No, the C Standard has no concept of an "arch;" it talks
only about "implementations." Every implementation must meet
the requirements of the Standard, but can do so in any way it
chooses. There is no guarantee (in the C Standard) that gcc
and Frobozz Magic C will make identical decisions, even if
they run on the same machine. There is no guarantee even
that a single compiler will make the same decisions when run
with different option flags! As far as the C Standard can
see, "gcc" and "gcc -fomit-frame-pointer" are two distinct
implementations, and need not be compatible.
That said, most platforms publish some kind of "Application
Binary Interface" that specifies some of the decisions that the
C Standard leaves unmade. If you're supposed to pass some kind
of struct to a system service, the struct must be laid out in
thus-and-such a way, and all compilers on that platform had
better toe the line. So the standard you mention usually does
exist -- except that it's not The Standard, and it may or may
not describe things in terms of language-specific constructs
like structs.
I don't see how "canonical" implies "minimal."

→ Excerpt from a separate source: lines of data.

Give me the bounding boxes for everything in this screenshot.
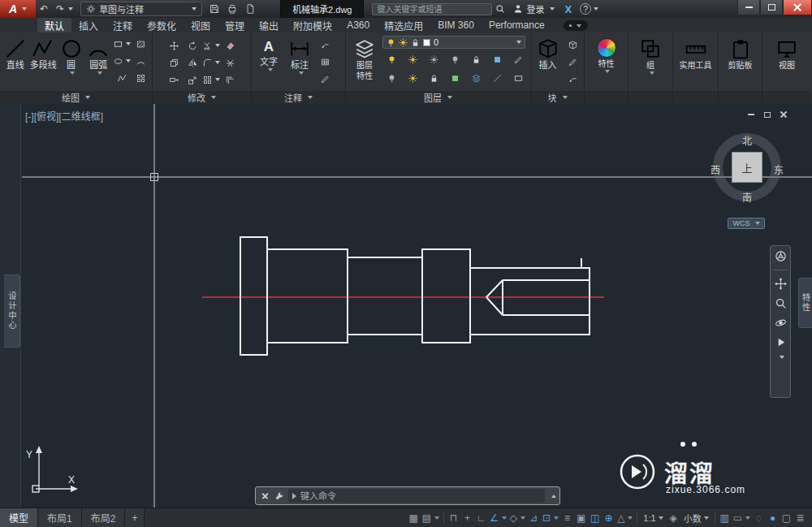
designcenter-palette-tab[interactable]: 设计中心 — [4, 274, 20, 348]
layer-tool-2[interactable] — [404, 70, 421, 86]
search-icon[interactable] — [495, 4, 505, 14]
command-close-button[interactable] — [259, 490, 270, 502]
tab-a360[interactable]: A360 — [339, 18, 377, 32]
hatch-button[interactable] — [132, 36, 149, 52]
layer-freeze-button[interactable] — [425, 51, 443, 67]
layer-tool-7[interactable] — [509, 70, 527, 86]
tab-addins[interactable]: 附加模块 — [286, 18, 339, 32]
ui-lock-toggle[interactable]: ▭ — [732, 510, 752, 526]
explode-button[interactable] — [221, 54, 239, 71]
units-control[interactable]: 小数 — [680, 512, 712, 525]
object-snap-toggle[interactable]: ⊡ — [541, 510, 560, 526]
application-menu-button[interactable]: A — [0, 0, 36, 18]
clean-screen-toggle[interactable]: ▢ — [780, 510, 793, 526]
properties-button[interactable]: 特性 — [588, 34, 625, 89]
annotation-monitor-toggle[interactable]: ◈ — [667, 510, 680, 526]
grid-display-toggle[interactable]: ▦ — [407, 510, 421, 526]
workspace-selector[interactable]: 草图与注释 — [80, 2, 202, 16]
dynamic-input-toggle[interactable]: + — [460, 510, 474, 526]
block-panel-label[interactable]: 块 — [531, 91, 584, 104]
viewcube-top-face[interactable]: 上 — [732, 152, 762, 183]
sign-in-button[interactable]: 登录 — [513, 2, 555, 15]
scale-button[interactable] — [184, 71, 201, 88]
point-array-button[interactable] — [132, 70, 149, 86]
help-button[interactable]: ? — [580, 3, 591, 15]
restore-button[interactable] — [760, 0, 783, 15]
command-history-toggle[interactable] — [551, 495, 556, 498]
layer-lock-button[interactable] — [467, 51, 485, 67]
ellipse-button[interactable] — [113, 53, 131, 69]
arc-button[interactable]: 圆弧 — [85, 34, 111, 89]
layer-tool-6[interactable] — [488, 70, 506, 86]
command-input[interactable] — [300, 491, 541, 501]
save-button[interactable] — [205, 1, 223, 17]
leader-button[interactable] — [316, 37, 334, 53]
object-snap-tracking-toggle[interactable]: ⊿ — [527, 510, 541, 526]
viewcube-south[interactable]: 南 — [740, 190, 754, 204]
isolate-objects-toggle[interactable]: ◌ — [752, 510, 766, 526]
new-layout-tab[interactable]: + — [125, 508, 145, 527]
showmotion-icon[interactable] — [775, 336, 787, 348]
annotation-panel-label[interactable]: 注释 — [252, 91, 345, 104]
tab-insert[interactable]: 插入 — [71, 18, 106, 32]
layout2-tab[interactable]: 布局2 — [82, 508, 126, 527]
layer-isolate-button[interactable] — [404, 51, 421, 67]
viewcube-north[interactable]: 北 — [740, 133, 754, 147]
polar-tracking-toggle[interactable]: ∠ — [488, 510, 508, 526]
infer-constraints-toggle[interactable]: ⊓ — [447, 510, 460, 526]
graphics-performance-toggle[interactable]: ● — [766, 510, 780, 526]
layer-off-button[interactable] — [382, 51, 400, 67]
layer-edit-button[interactable] — [509, 51, 527, 67]
block-attributes-button[interactable] — [564, 71, 581, 87]
modify-panel-label[interactable]: 修改 — [153, 91, 251, 104]
offset-button[interactable] — [221, 71, 239, 88]
clipboard-button[interactable]: 剪贴板 — [722, 34, 759, 89]
ribbon-display-options-button[interactable] — [564, 20, 588, 31]
steering-wheel-icon[interactable] — [775, 250, 787, 262]
layer-tool-3[interactable] — [425, 70, 443, 86]
drawing-close-button[interactable] — [778, 110, 788, 119]
search-input[interactable] — [372, 3, 492, 15]
undo-button[interactable]: ↶ — [36, 1, 52, 17]
command-line[interactable] — [255, 486, 560, 505]
copy-button[interactable] — [165, 54, 183, 71]
rectangle-button[interactable] — [113, 36, 131, 52]
tab-featured-apps[interactable]: 精选应用 — [377, 18, 430, 32]
layer-unisolate-button[interactable] — [446, 51, 464, 67]
pan-icon[interactable] — [775, 278, 787, 290]
erase-button[interactable] — [221, 37, 239, 54]
viewport-controls-label[interactable]: [-][俯视][二维线框] — [25, 109, 103, 123]
transparency-toggle[interactable]: ▣ — [574, 510, 588, 526]
minimize-button[interactable] — [737, 0, 760, 15]
tab-home[interactable]: 默认 — [37, 18, 71, 32]
dimension-button[interactable]: 标注 — [285, 34, 314, 89]
quick-properties-toggle[interactable]: ▥ — [718, 510, 732, 526]
mirror-button[interactable] — [184, 54, 201, 71]
arc-small-button[interactable] — [132, 53, 149, 69]
view-button[interactable]: 视图 — [768, 34, 806, 89]
edit-block-button[interactable] — [564, 54, 581, 70]
gizmo-toggle[interactable]: △ — [615, 510, 634, 526]
exchange-apps-button[interactable]: X — [564, 3, 572, 15]
stretch-button[interactable] — [165, 71, 183, 88]
layer-select-combobox[interactable]: 0 — [382, 36, 525, 49]
layer-tool-1[interactable] — [382, 70, 400, 86]
command-customize-icon[interactable] — [274, 491, 284, 501]
customize-button[interactable]: ≣ — [793, 510, 807, 526]
layer-match-button[interactable] — [488, 51, 506, 67]
tab-annotate[interactable]: 注释 — [106, 18, 140, 32]
spline-button[interactable] — [113, 70, 131, 86]
create-block-button[interactable] — [564, 37, 581, 53]
tab-parametric[interactable]: 参数化 — [140, 18, 184, 32]
layers-panel-label[interactable]: 图层 — [346, 91, 530, 104]
command-input-field[interactable] — [288, 489, 545, 503]
dynamic-ucs-toggle[interactable]: ⊕ — [602, 510, 615, 526]
new-drawing-button[interactable] — [241, 1, 259, 17]
layer-tool-5[interactable] — [467, 70, 485, 86]
document-tab[interactable]: 机械轴承2.dwg — [280, 0, 364, 18]
orbit-icon[interactable] — [775, 317, 787, 329]
annotation-scale-control[interactable]: 1:1 — [640, 513, 666, 523]
markup-button[interactable] — [316, 71, 334, 87]
redo-button[interactable]: ↷ — [52, 1, 77, 17]
isometric-drafting-toggle[interactable]: ◇ — [508, 510, 527, 526]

I once saw a relief pitcher enter a baseball game and seal
the win without throwing even one pitch. The Red Sox were down
by two in the top of the ninth in Baltimore, with two out and a
man on base. Carlton Fisk singled, advancing the runner to
third and putting himself on first as the tying run. In came
the reliever to face the next batter, the potential go-ahead run.
He took his warm-up throws, got his sign from the catcher, and
threw to first to pick off Fisk and end the game.